From June 13th to 15th, NCBI will assist the University of California Davis in hosting a biomedical data science hackathon at the School of Veterinary Medicine in Davis, CA, focusing on advanced bioinformatics analysis of next generation sequencing data and metadata. This event is for students, postdocs, investigators and other researchers already engaged in the use of pipelines for genomic analyses from next-generation sequencing data or metadata.*
*Some projects are available to other non-scientific developers, mathematicians or librarians.
Researchers and/or data scientists from the west coast of the United States are especially encouraged to apply, but the event is open to anyone selected for the hackathon, and able to travel to Davis. Working groups of 5-6 individuals will be formed into five or six teams. These teams will build pipelines and tools to analyze large datasets within a cloud infrastructure. The potential subjects for this iteration are:
- Medical informatics
- Cancer immunogenicity
- Workflow languages
- Sequencing contamination
- Closing bacterial genomes
Please see the application for specific team projects.
After a brief organizational session, teams will spend three days analyzing a challenging set of scientific problems related to a group of datasets. Participants will analyze and combine datasets in order to work on these problems.
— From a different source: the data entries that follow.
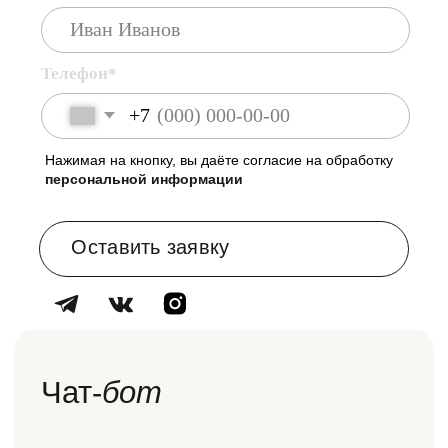
Шоурум в мебельном центре
Roomer
+7 (903) 590-33-34
Каталог
О нас
Дизайнерам
Доставка и оплата
Наше портфолио
Блог
Контакты
Кухни
Шкафы
Гардеробные
Мебель для ванных
Прихожие
Мебель для гостиной
Мебель для спальни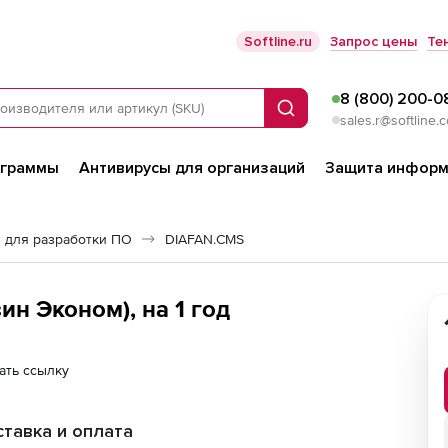
Softline.ru
Запрос цены
Те
8 (800) 200-0
Поиск
sales.r@softline.
ограммы
Антивирусы для организаций
Защита информ
 для разработки ПО
DIAFAN.CMS
н Эконом), на 1 год
ать ссылку
тавка и оплата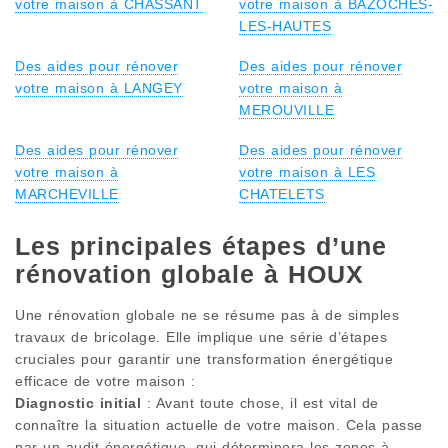
votre maison à CHASSANT
votre maison à BAZOCHES-
LES-HAUTES
Des aides pour rénover
Des aides pour rénover
votre maison à LANGEY
votre maison à
MEROUVILLE
Des aides pour rénover
Des aides pour rénover
votre maison à
votre maison à LES
MARCHEVILLE
CHATELETS
Les principales étapes d’une
rénovation globale à HOUX
Une rénovation globale ne se résume pas à de simples
travaux de bricolage. Elle implique une série d’étapes
cruciales pour garantir une transformation énergétique
efficace de votre maison :
Diagnostic initial
: Avant toute chose, il est vital de
connaître la situation actuelle de votre maison. Cela passe
par un audit énergétique, qui déterminera les zones à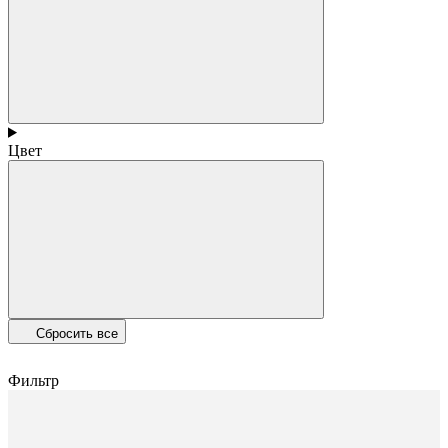
Цвет
Сбросить все
Фильтр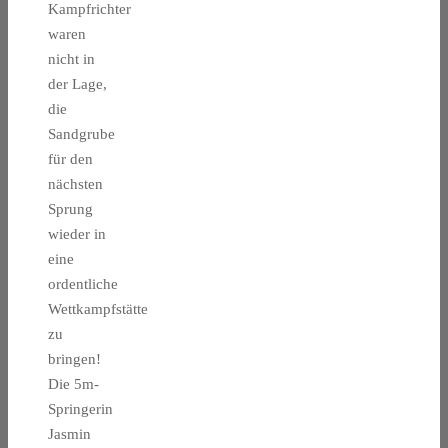
Kampfrichter
waren
nicht in
der Lage,
die
Sandgrube
für den
nächsten
Sprung
wieder in
eine
ordentliche
Wettkampfstätte
zu
bringen!
Die 5m-
Springerin
Jasmin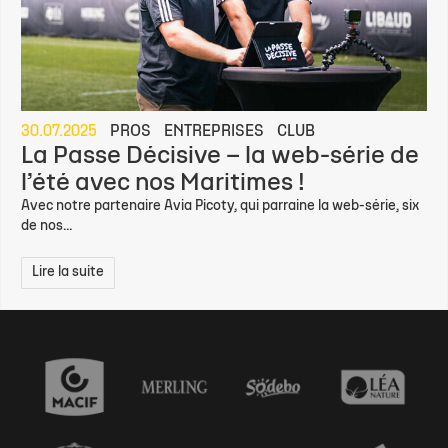
30.07.2025
PROS
ENTREPRISES
CLUB
La Passe Décisive – la web-série de
l’été avec nos Maritimes !
Avec notre partenaire Avia Picoty, qui parraine la web-série, six
de nos...
Lire la suite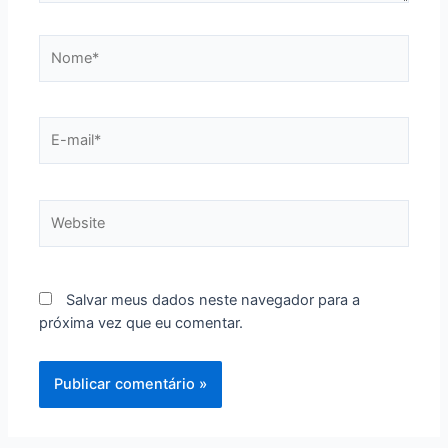
Nome*
E-
mail*
Website
Salvar meus dados neste navegador para a
próxima vez que eu comentar.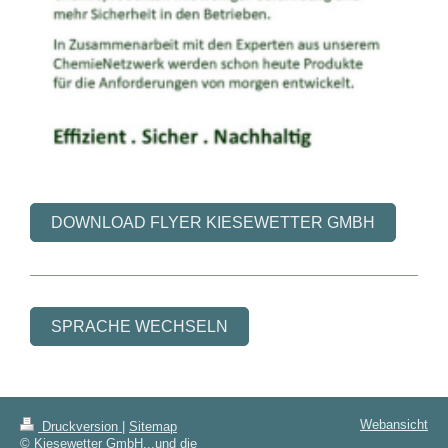
DOWNLOAD FLYER KIESEWETTER GMBH
SPRACHE WECHSELN
Webansicht
Druckversion
|
Sitemap
© Kiesewetter GmbH...und die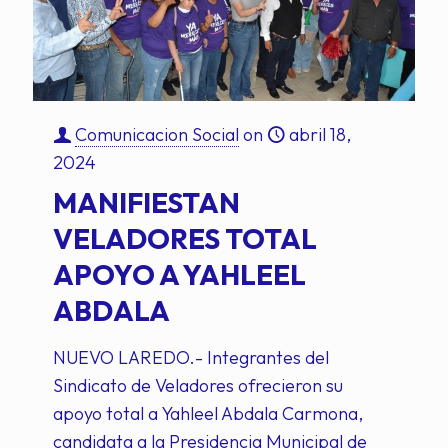
Comunicacion Social
on
abril 18,
2024
MANIFIESTAN
VELADORES TOTAL
APOYO A YAHLEEL
ABDALA
NUEVO LAREDO.- Integrantes del
Sindicato de Veladores ofrecieron su
apoyo total a Yahleel Abdala Carmona,
candidata a la Presidencia Municipal de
Datasets will come from the public repositories housed at the NCBI. During the course, participants will have an opportunity to include other datasets and tools for analysis. Please note, if you use your own data during the course, we ask that you submit it to a public database within six months of the end of the event.
All pipelines and other scripts, software and programs generated in this course will be added to a public GitHub repository designed for that purpose. A manuscript outlining the design and usage of the software tools constructed by each team will be submitted to an appropriate journal.
To apply, complete this form (approximately 10 minutes to complete). Applications are due May 5, 2016 by 5PM Eastern. Participants will be selected from a pool of applicants based on the experience and motivation they provide on the form. Prior participants and applicants are especially encouraged to reapply.
Accepted applicants will be notified on May 9, 2016 by 2PM Eastern, and have until May 12, 2016 at 9AM Eastern to confirm their participation. If you confirm, please make sure it is highly likely you can attend, as confirming and not attending bars other data scientists from attending this event. Please include a monitored email address, in case there are follow-up questions.
Note: Participants will need to bring their own laptop to this program. A working knowledge of scripting (e.g., Shell, Python) is necessary to be successful in this event. Employment of higher level scripting or programming languages may also be useful. Applicants must be willing to commit to all three days of the event. No financial support for travel, lodging or meals is available for this event. Also note that the course may extend into the evening hours on Monday and/or Tuesday. Please make any necessary arrangements to accommodate this possibility.